Barres joined as an assistant professor in Stanford University’s department of neurobiology in 1993. In total, Barres published 167 peer-reviewed papers during his career and was on the editorial boards of various journals, including Science, Neuron and Journal of Cell Biology.

Barres completed his graduation in neuroscience at Harvard Medical School in 1983 and in 1990, received his PhD in neurobiology. Following this, he continued his postdoctoral work under Martin Raff at University College London. Raff said, "If you took the Barres lab out of the field of glial studies, there would be no field," according to the Advocate.com.

Barres, a trans, had transitioned to male in 1997 and six years after that he became the first openly transgender scientist in the U.S. National Academy of Sciences.

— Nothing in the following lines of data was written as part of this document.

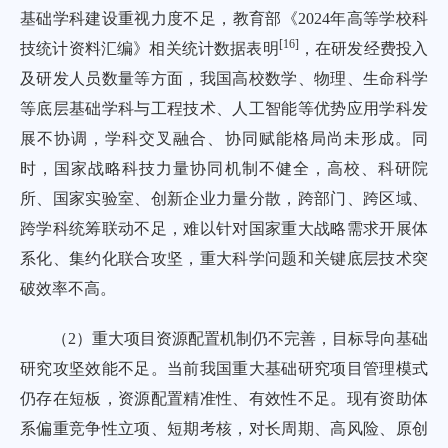
基础学科建设重视力度不足，教育部《2024年高等学校科
[
16
]
技统计资料汇编》相关统计数据表明
，在研发经费投入
及研发人员数量等方面，我国高校数学、物理、生命科学
等底层基础学科与工程技术、人工智能等优势应用学科发
展不协调，学科交叉融合、协同赋能格局尚未形成。同
时，国家战略科技力量协同机制不健全，高校、科研院
所、国家实验室、创新企业力量分散，跨部门、跨区域、
跨学科统筹联动不足，难以针对国家重大战略需求开展体
系化、集约化联合攻坚，重大科学问题和关键底层技术突
破效率不高。
（2）重大项目资源配置机制仍不完善，目标导向基础
研究攻坚效能不足。当前我国重大基础研究项目管理模式
仍存在短板，资源配置精准性、有效性不足。现有资助体
系偏重竞争性立项、短期考核，对长周期、高风险、原创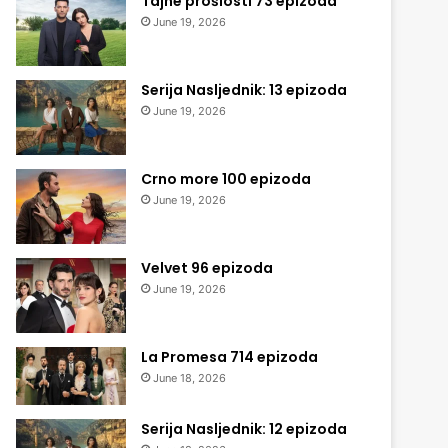
Tajne prošlosti 73 epizoda
June 19, 2026
Serija Nasljednik: 13 epizoda
June 19, 2026
Crno more 100 epizoda
June 19, 2026
Velvet 96 epizoda
June 19, 2026
La Promesa 714 epizoda
June 18, 2026
Serija Nasljednik: 12 epizoda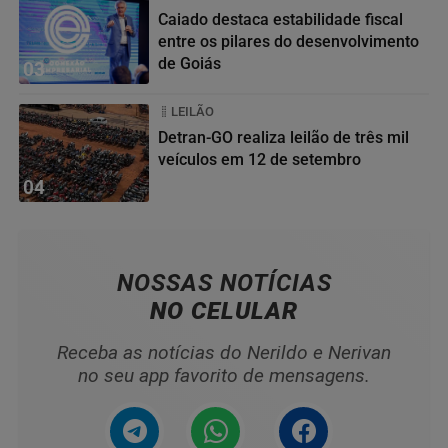
Caiado destaca estabilidade fiscal
entre os pilares do desenvolvimento
de Goiás
03
LEILÃO
Detran-GO realiza leilão de três mil
veículos em 12 de setembro
04
NOSSAS NOTÍCIAS
NO CELULAR
Receba as notícias do Nerildo e Nerivan
no seu app favorito de mensagens.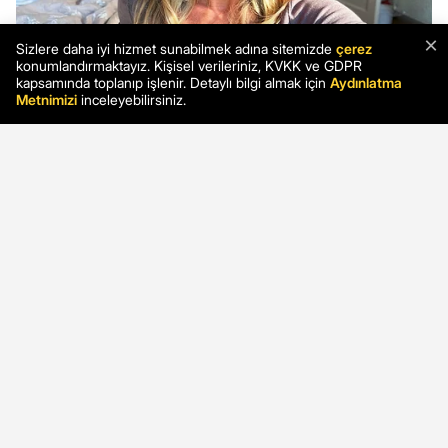
×
Sizlere daha iyi hizmet sunabilmek adına sitemizde
çerez
konumlandırmaktayız. Kişisel verileriniz, KVKK ve GDPR
kapsamında toplanıp işlenir. Detaylı bilgi almak için
Aydınlatma
Metnimizi
inceleyebilirsiniz.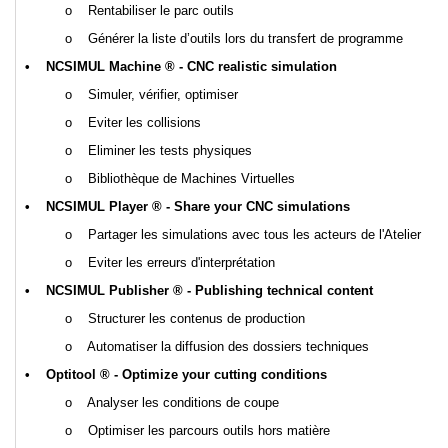
o Rentabiliser le parc outils
o Générer la liste d’outils lors du transfert de programme
• NCSIMUL Machine ® - CNC realistic simulation
o Simuler, vérifier, optimiser
o Eviter les collisions
o Eliminer les tests physiques
o Bibliothèque de Machines Virtuelles
• NCSIMUL Player ® - Share your CNC simulations
o Partager les simulations avec tous les acteurs de l'Atelier
o Eviter les erreurs d'interprétation
• NCSIMUL Publisher ® - Publishing technical content
o Structurer les contenus de production
o Automatiser la diffusion des dossiers techniques
• Optitool ® - Optimize your cutting conditions
o Analyser les conditions de coupe
o Optimiser les parcours outils hors matière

Barres also bagged several awards for teaching and for his research work, including the Klingenstein Fellowship Award and a McKnight Investigator Award. In 2008, he also received the Mika Salpeter Lifetime Achievement Award, according to the Stanford University press release.

"Ben was a giant and will be dearly missed," Mary E. Hatten, Frederick P. Rose Professor of Neurosciences and Behavior at the Rockefeller University wrote after the news of his death.

The Alzheimer's Drug Discovery Foundation added: "The pipeline of drugs in development for #Alzheimers owes so much to Ben Barres. He was a visionary scientist and generous mentor."